Notification Templates
INCIDENT NOTIFICATION TEMPLATES
=================================
Template 1: Initial Alert (P1 Critical)
Subject: [Service Alert] We're experiencing issues with [Service Name]
Body:
Hi [Customer Name],
We're currently experiencing an issue with [Service Name] that is affecting [describe impact — e.g., "the ability to process payments"].
What we know:
- Started: [Time, timezone]
- Affected: [X]% of users / [Specific region/product]
- Status: Investigating
What we're doing:
Our engineering team is actively investigating and working on a resolution.
Next update: Within 30 minutes at [Time + 30 min]
You can track progress on our status page: [link]
We apologize for the inconvenience and appreciate your patience.
— [Company] Support Team
Template 2: Progress Update
Subject: [Update] [Service Name] — Investigation in Progress
Body:
Hi [Customer Name],
Here's an update on the [Service Name] issue:
What changed:
- We've identified the root cause: [brief explanation]
- Impact: [updated scope]
- ETA for resolution: [Time] or "Still investigating"
What you can do:
[Workaround if available, or "No action needed — we're working on it"]
Next update: [Time]
Status page: [link]
— [Company] Support Team
Template 3: Resolution Notification
Subject: [Resolved] [Service Name] is back to normal
Body:
Hi [Customer Name],
The issue with [Service Name] has been resolved. Service is back to normal as of [Time].
What happened:
[Brief, non-technical explanation of root cause]
What we fixed:
[Brief description of fix]
What we're doing to prevent this:
[1–2 action items from post-mortem]
[If SLA breached]:
Your SLA credit of [amount] will be applied to your account within [X] business days.
We appreciate your patience and understanding.

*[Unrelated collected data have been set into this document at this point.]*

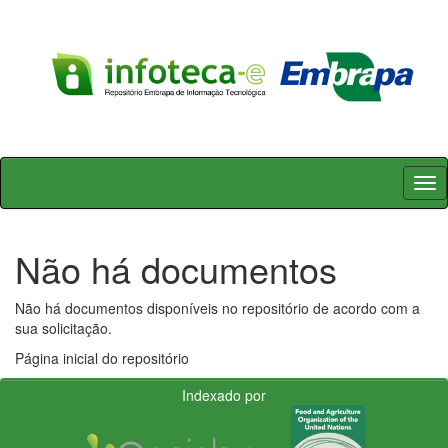
Skip
navigation
Não há documentos
Não há documentos disponíveis no repositório de acordo com a
sua solicitação.
Página inicial do repositório
Indexado por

If you experience any ongoing issues, please reply to this email or contact support.
— [Company] Support Team
Template 4: Scheduled Maintenance
Subject: [Notice] Scheduled maintenance on [Date] — [Service Name]
Body:
Hi [Customer Name],
We'll be performing scheduled maintenance on [Service Name] on:
Date: [Date]
Time: [Start time] – [End time] (timezone)
Expected impact:
[Service will be unavailable / Degraded performance / No impact]
What you should do:
[Save work before start time / No action needed / Alternative process]

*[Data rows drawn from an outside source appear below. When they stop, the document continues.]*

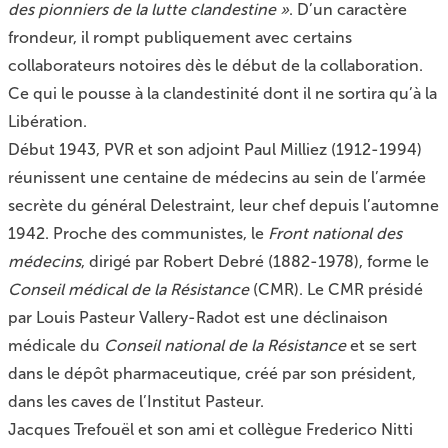
des pionniers de la lutte clandestine »
. D’un caractère
frondeur, il rompt publiquement avec certains
collaborateurs notoires dès le début de la collaboration.
Ce qui le pousse à la clandestinité dont il ne sortira qu’à la
Libération.
Début 1943, PVR et son adjoint Paul Milliez (1912-1994)
réunissent une centaine de médecins au sein de l’armée
secrète du général Delestraint, leur chef depuis l’automne
1942. Proche des communistes, le
Front national des
médecins
, dirigé par Robert Debré (1882-1978), forme le
Conseil médical de la Résistance
(CMR). Le CMR présidé
par Louis Pasteur Vallery-Radot est une déclinaison
médicale du
Conseil national de la Résistance
et se sert
dans le dépôt pharmaceutique, créé par son président,
dans les caves de l’Institut Pasteur.
Jacques Trefouël et son ami et collègue Frederico Nitti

If this maintenance window doesn't work for you, please contact us by [deadline] to discuss options.
Details: [link to maintenance page]
— [Company] Support Team
Incident Severity Classification
INCIDENT SEVERITY MATRIX
==========================
P1 — Critical
Criteria: Complete service outage; data loss risk; security breach; >25% of customers affected
Response: War room assembled within 15 minutes; CEO/CTO notified; hourly executive updates
Communication: Email + in-app + status page + SMS (enterprise) + social media
Update frequency: Every 30 minutes
Target resolution: 2 hours
Post-mortem: Public; within 48 hours
P2 — High
Criteria: Major feature unavailable; degraded performance; 10–25% of customers affected
Response: Engineering on-call engaged within 30 minutes; VP notified
Communication: Email + in-app + status page + social media
Update frequency: Every 60 minutes
Target resolution: 4 hours
Post-mortem: Public; within 72 hours
P3 — Medium
Criteria: Minor feature issue; limited customer impact; <10% affected
Response: Engineering team triaged within 2 hours
Communication: In-app banner + status page
Update frequency: Every 2 hours
Target resolution: 8 hours
Post-mortem: Internal; within 1 week
P4 — Low
Criteria: Cosmetic issue; very limited impact; workarounds available
Response: Normal triage; bug logged
Communication: Status page only
Update frequency: None (resolved in next deployment)
Target resolution: Next release cycle
Post-mortem: None required
Edge Cases
- Extended outage (no ETA after 4+ hours):
- Communication: Shift from "we're working on it" to "here's what we know and don't know"; be transparent about uncertainty
- Escalation: Executive involvement (CEO/CTO sends personal note to enterprise customers)
- Compensation: Pre-approve SLA credits; consider proactive credits (don't wait for customer to ask)
- Alternatives: Provide workaround or alternative service; temporary access to competitor service (rare but seen in extreme cases)
- Cadence: Increase update frequency to every 15 minutes to show active engagement
- Cascading incidents (one incident triggers multiple system failures):
- Communication: Single incident thread with sub-issues; avoid multiple separate emails
- Priority: Address customer-facing impact first (even if root cause is in backend system A)
- Coordination: Single incident commander; unified communication channel
- Example: Database migration fails → API down → payments fail → reporting dashboard errors
- Customer message: "We're experiencing issues with our payment processing system" (not technical details)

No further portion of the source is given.